In the aft, I attended sort of by chance [due to a missing speaker in the copula session] to the end of a session on migration modelling, with a talk by Jason Hilton and Martin Hinsch focussing on the 2015’s mass exodus of Syrians through the Mediterranean,  away from the joint evils of al-Hassad and ISIS. As this was a tragedy whose modelling I had vainly tried to contribute to, I was obviously captivated and frustrated (leaning of the IOM missing migrant project!) Fitting the agent-based model was actually using ABC, and most particularly our ABC-PMC!!!

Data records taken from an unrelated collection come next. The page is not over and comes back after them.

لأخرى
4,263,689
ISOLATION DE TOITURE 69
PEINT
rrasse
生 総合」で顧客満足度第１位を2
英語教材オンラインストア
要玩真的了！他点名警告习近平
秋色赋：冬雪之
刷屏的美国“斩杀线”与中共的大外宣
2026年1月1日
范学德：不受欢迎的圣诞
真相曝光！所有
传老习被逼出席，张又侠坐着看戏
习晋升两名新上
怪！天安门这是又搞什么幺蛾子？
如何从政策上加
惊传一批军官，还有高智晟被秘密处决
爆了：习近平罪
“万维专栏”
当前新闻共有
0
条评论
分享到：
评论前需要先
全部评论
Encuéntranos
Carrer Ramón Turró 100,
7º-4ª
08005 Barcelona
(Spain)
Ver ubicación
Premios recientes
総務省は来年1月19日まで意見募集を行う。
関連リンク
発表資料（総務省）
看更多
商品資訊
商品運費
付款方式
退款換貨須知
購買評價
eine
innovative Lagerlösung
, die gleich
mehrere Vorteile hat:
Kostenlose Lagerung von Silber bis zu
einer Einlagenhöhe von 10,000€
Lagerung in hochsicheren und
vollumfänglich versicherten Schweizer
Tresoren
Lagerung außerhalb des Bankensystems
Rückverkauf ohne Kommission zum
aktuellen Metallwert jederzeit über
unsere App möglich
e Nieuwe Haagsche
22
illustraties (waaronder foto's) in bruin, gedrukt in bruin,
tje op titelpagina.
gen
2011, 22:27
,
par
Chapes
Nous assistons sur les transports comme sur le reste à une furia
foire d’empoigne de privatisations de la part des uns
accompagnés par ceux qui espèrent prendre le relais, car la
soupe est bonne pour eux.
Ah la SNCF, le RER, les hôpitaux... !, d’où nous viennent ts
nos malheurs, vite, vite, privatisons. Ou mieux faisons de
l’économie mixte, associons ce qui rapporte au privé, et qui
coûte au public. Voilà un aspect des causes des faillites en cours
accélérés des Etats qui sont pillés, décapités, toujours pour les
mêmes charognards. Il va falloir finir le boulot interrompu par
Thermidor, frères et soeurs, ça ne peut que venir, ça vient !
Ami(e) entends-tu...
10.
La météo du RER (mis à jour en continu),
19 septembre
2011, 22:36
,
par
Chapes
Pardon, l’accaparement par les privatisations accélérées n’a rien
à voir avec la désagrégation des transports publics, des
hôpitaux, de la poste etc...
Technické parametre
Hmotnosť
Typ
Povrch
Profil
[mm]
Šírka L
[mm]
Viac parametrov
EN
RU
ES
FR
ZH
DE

My own and final session had Gareth (Warwick) presenting his recent work with Jun Yang and Kryzs Łatuszyński (Warwick) on the stereoscopic projection improvement over regular MCMC, which involves turning the target into a distribution supported by an hypersphere and hence considering a distribution with compact support and higher efficiency. Kryzs had explained the principle while driving back from Gregynog two months ago. The idea is somewhat similar to our origaMCMC, which I presented at MCqMC 2016 in Stanford (and never completed), except our projection was inside a ball. Looking forward the adaptive version, in the making!

And to conclude this subjective journal from the ISBA conference, borrowing this title by (Westmount born) Leonard Cohen, “Hey, that’s not a way to say goodbye”… To paraphrase Bilbo Baggins, I have not interacted with at least half the participants half as much as I would have liked. But this was still a reunion, albeit in the new Normal. Hopefully, the conference will not have induced a massive COVID cluster on top of numerous scientific and social exchanges! The following days will tell. Congrats to the ISBA 2022 organisers for achieving a most successful event in these times of uncertainty. And looking forward the 2024 next edition in Ca’Foscari, Venezia!!!